Educational Goals / Teaching Points
This exhibit will provide a comprehensive overview of the pickleball phenomenon in the context of musculoskeletal radiology, while also acknowledging its dramatic rise in popularity in the landscape of American sports. By scrutinizing recent literature and analyzing cutting edge pickleball techniques, such as the chicken wing, scorpion, Bert and Erne, and more, it seeks to uncover the risks and injury patterns unique to the sport, complemented by illustrative cases sourced from our institution.

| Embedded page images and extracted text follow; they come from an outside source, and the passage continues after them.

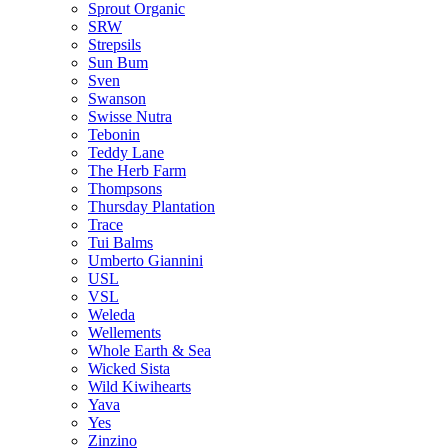
Sprout Organic
SRW
Strepsils
Sun Bum
Sven
Swanson
Swisse Nutra
Tebonin
Teddy Lane
The Herb Farm
Thompsons
Thursday Plantation
Trace
Tui Balms
Umberto Giannini
USL
VSL
Weleda
Wellements
Whole Earth & Sea
Wicked Sista
Wild Kiwihearts
Yava
Yes
Zinzino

Key Anatomic/Physiologic Issues and Imaging Findings/Techniques
Bearing resemblances to badminton, tennis, and ping pong, pickleball has, to the slight unfortune of the players, unveiled fresh possibilities for human injury. With the above-mentioned skills and several more, different aspects of the sport's high agility requirement will be highlighted, which tempts participants of all ages to test their vigor past the limits, pull out the win, and often damage joints as collateral. The distinct imaging signatures of pickleball fractures, contusions, tendon tears, and ligamentous injuries are laid bare through a fun interplay between the mechanism of named shots and related case examples. Through this combined demonstration, practitioners are empowered to discover the nuances of each injury, detect them in multiple modalities, speak the athletes’ language, and direct appropriate management and prevention.

This exhibit endeavors to not only highlight the sheer will and enthusiasm of the pickleball community but also to shed light on the potential pitfalls that come with the sport. By understanding the mechanisms and recognizing the distinctive challenges presented by pickleball, practitioners can collaboratively work toward safer and more enjoyable participation in this thriving new sport.